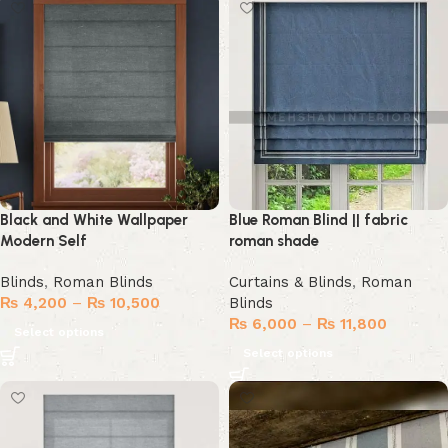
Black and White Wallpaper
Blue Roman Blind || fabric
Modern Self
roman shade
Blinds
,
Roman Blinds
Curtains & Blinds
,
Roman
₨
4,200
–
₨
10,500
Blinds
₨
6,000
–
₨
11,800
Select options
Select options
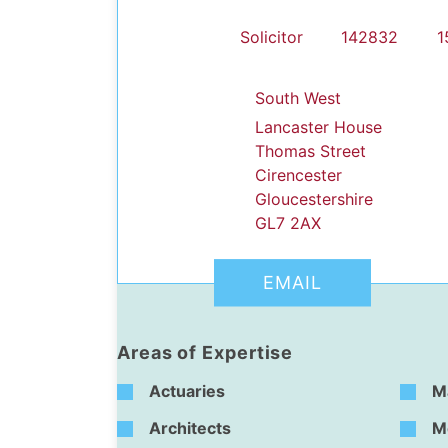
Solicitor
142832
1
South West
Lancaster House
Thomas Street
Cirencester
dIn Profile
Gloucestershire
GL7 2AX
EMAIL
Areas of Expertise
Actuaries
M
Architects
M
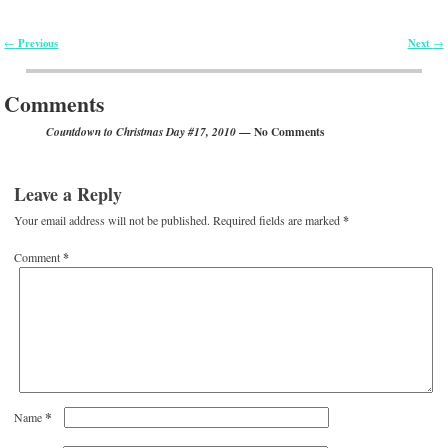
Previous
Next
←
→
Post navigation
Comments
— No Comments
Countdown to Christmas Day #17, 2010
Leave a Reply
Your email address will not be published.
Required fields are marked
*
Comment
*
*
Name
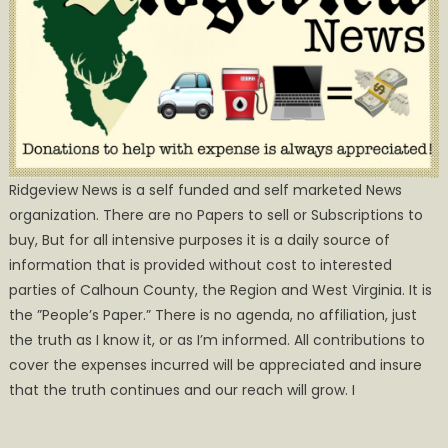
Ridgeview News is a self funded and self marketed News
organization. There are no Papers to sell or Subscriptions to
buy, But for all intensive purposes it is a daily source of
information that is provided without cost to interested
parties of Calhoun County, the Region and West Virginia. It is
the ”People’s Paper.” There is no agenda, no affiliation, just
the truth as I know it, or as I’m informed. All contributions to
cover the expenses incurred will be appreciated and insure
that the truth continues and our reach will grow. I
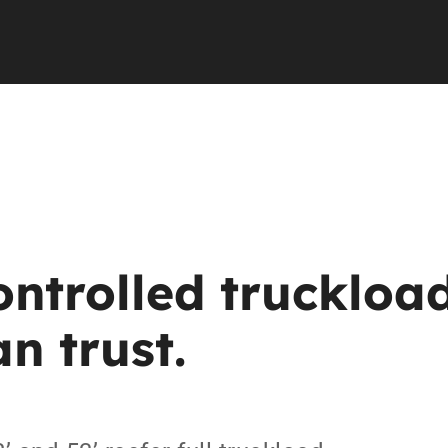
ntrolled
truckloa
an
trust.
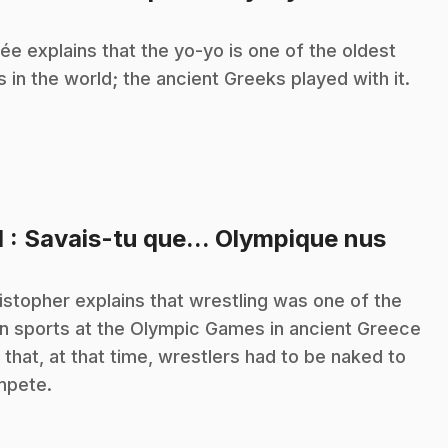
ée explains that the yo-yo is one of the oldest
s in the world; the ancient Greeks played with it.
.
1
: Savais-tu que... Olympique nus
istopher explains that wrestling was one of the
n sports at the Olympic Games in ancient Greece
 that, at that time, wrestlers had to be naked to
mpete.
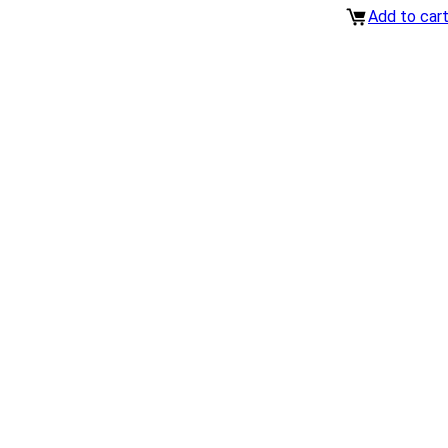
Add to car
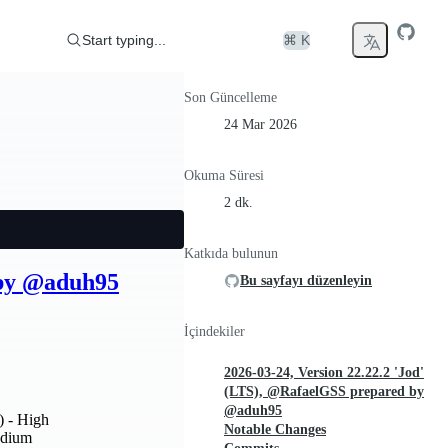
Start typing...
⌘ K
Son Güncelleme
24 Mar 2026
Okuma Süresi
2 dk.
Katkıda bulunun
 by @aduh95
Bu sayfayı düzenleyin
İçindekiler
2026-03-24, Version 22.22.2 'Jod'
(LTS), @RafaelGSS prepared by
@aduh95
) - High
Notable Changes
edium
* * *
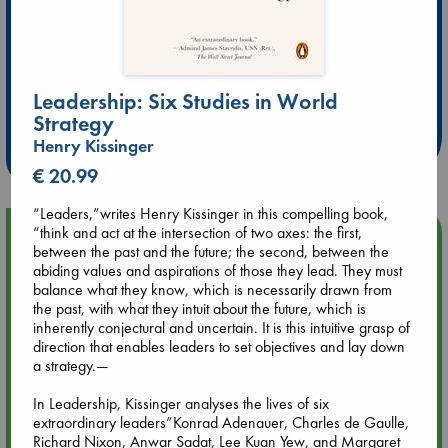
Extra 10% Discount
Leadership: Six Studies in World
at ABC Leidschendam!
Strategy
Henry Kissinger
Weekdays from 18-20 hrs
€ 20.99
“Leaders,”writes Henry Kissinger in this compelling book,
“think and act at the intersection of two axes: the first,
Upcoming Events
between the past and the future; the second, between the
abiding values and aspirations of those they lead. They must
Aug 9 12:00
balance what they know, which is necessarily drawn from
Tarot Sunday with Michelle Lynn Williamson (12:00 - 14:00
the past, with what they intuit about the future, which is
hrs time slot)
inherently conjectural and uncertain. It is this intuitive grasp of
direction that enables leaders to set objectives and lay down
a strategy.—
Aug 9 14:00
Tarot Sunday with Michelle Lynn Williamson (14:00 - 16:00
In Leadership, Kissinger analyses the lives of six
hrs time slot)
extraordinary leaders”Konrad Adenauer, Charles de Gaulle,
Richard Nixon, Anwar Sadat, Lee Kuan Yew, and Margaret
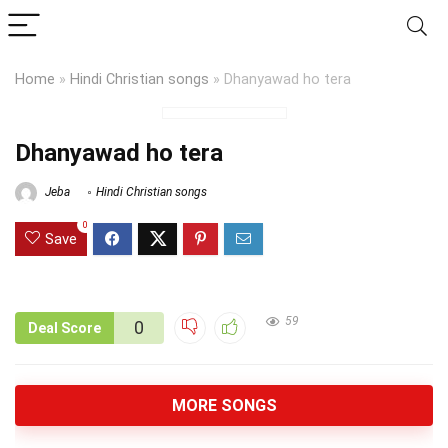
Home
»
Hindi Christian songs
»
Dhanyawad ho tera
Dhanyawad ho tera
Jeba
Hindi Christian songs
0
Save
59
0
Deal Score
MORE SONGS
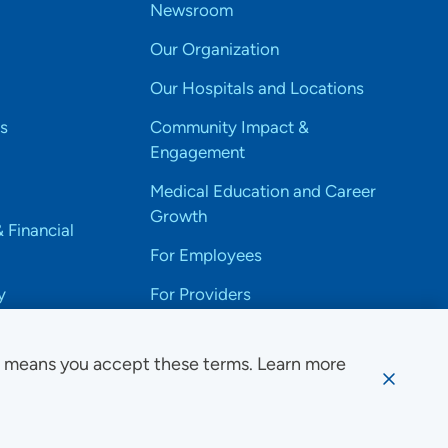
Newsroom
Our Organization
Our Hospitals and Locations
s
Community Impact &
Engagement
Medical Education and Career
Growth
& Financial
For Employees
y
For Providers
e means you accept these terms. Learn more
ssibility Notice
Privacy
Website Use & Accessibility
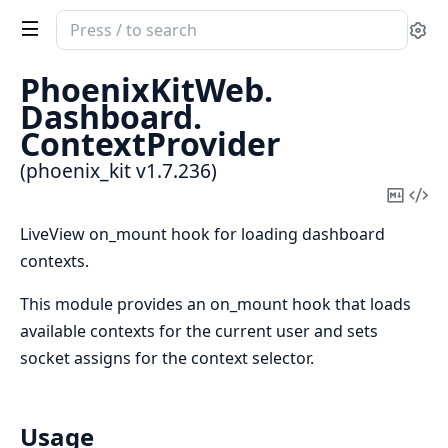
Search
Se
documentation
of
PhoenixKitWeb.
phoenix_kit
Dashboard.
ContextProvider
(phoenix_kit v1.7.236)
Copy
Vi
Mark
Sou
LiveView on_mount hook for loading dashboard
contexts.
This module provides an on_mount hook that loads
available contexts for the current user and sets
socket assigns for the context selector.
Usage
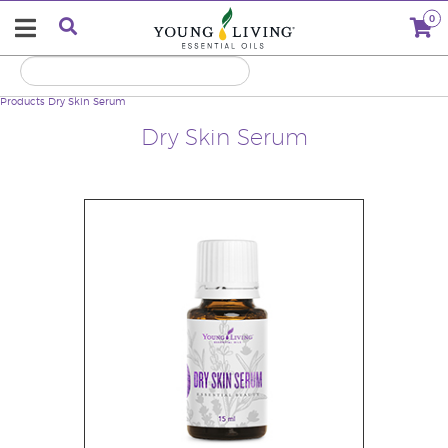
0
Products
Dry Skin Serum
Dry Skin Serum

Task item |
Work through the records line by line and tally those holding "West". Reply with the number alone.

Reply to the task |
2